Poor cashew harvests brought by heavy rains destroyed much of the only source of income the two had, forcing them last year to migrate to another part of the country to work in a car parts factory. The debt and stress have mounted.

“I can’t sleep, I’m always thinking about the loan, can I get the money, how can I pay back the debt — now we are spending all our time trying to get money,” says Nuoy, who along with his wife requested a pseudonym to avoid repercussions from authorities and the microlenders.

Most of the couple’s microloans had been collateralized by farmland in their ethnic Kreung and Brao village of Ta Heuy in northeastern Ratanakiri province, one of the regions of Cambodia most heavily populated with Indigenous ethnic minority communities. To repay their debts, they now plan to sell most of their farmland.

Their debt crisis parallels and highlights a turning point in Ta Heuy village.

For nearly a decade, the Indigenous community had sought to gain legal ownership of its customary lands and sacred forests. Then, in June 2022, at the final stage of the arduous bureaucratic process, the vast majority of the village — Nuoy and Nangkek included — thumb-printed a petition to withdraw the application, shocking authorities and alarming Indigenous rights NGOs.

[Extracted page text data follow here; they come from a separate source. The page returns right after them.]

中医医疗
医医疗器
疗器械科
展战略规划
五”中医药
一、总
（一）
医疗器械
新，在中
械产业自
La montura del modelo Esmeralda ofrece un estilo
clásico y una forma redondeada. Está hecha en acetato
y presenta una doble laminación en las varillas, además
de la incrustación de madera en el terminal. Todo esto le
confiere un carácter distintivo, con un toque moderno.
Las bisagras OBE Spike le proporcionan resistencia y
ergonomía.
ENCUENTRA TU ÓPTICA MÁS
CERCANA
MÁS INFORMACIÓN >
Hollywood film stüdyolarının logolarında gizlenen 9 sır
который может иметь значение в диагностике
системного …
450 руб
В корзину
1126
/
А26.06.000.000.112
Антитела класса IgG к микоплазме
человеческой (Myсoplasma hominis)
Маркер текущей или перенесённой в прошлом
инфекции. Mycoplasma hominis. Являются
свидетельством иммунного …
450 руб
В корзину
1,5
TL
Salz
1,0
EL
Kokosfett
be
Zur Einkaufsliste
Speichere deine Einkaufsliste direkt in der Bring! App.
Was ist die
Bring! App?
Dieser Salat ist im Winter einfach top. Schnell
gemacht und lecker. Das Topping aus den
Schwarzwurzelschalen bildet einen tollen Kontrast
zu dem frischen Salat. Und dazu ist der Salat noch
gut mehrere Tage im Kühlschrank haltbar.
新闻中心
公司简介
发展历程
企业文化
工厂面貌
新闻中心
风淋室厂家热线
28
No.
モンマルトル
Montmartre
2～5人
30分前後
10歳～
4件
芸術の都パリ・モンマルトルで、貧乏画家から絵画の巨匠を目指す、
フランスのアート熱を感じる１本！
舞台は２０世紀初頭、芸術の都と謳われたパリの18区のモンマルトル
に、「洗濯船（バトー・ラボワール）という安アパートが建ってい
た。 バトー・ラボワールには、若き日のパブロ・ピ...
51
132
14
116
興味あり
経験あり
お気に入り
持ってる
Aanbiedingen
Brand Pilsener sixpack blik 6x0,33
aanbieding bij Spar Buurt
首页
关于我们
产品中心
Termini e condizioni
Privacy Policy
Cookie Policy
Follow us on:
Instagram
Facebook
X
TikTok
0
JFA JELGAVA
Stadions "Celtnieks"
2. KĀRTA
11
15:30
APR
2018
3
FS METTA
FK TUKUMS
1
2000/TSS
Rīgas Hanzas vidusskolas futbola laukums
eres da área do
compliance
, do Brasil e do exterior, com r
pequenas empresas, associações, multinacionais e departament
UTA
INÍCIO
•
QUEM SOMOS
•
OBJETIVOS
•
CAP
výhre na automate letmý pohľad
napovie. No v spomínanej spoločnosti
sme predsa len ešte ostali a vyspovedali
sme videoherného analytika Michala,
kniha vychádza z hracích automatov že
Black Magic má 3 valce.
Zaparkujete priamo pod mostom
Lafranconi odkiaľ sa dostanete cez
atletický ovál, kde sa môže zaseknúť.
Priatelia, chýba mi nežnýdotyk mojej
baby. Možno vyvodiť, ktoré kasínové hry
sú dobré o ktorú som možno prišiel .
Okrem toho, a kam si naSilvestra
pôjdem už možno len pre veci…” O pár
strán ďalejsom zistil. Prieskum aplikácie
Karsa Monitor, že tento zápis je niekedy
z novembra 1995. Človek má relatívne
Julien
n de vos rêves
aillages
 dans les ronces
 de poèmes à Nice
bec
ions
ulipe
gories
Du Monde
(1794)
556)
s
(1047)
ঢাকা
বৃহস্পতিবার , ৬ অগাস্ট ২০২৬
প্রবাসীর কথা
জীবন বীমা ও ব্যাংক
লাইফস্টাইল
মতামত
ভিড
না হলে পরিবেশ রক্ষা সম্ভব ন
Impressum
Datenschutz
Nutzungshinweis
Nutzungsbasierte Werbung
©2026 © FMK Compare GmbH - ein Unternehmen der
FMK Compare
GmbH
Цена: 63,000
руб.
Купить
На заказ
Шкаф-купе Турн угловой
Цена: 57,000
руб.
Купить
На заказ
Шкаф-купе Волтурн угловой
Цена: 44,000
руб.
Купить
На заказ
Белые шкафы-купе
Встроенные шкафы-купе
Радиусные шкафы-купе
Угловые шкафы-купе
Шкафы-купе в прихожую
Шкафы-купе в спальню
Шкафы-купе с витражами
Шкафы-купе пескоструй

Microloans are the primary reason, community leaders and residents told Mongabay.

The special form of land ownership the village renounced is known as an Indigenous Communal Land Title (ICLT) and was designed to protect against the threat of land loss and deforestation. Under the ICLT, individual families would be barred from selling their land outside the community.

As envisioned by Indigenous rights activists, the communal land ownership promised a bulwark of protection for villagers’ livelihoods and cultural heritage. Besides encompassing homes and farmlands, the communal land title was also designed to protect villages’ spirit and cemetery forests, and set aside “reserve forest” for future generations.

The World Bank, a proponent of the ICLT, argues that empowering Indigenous peoples to protect their customary lands and maintain their traditional agricultural practices better safeguards forests and biodiversity.

But now another policy championed for decades by the World Bank — the $16 billion microfinance industry in Cambodia — had come into conflict with the entire ICLT framework.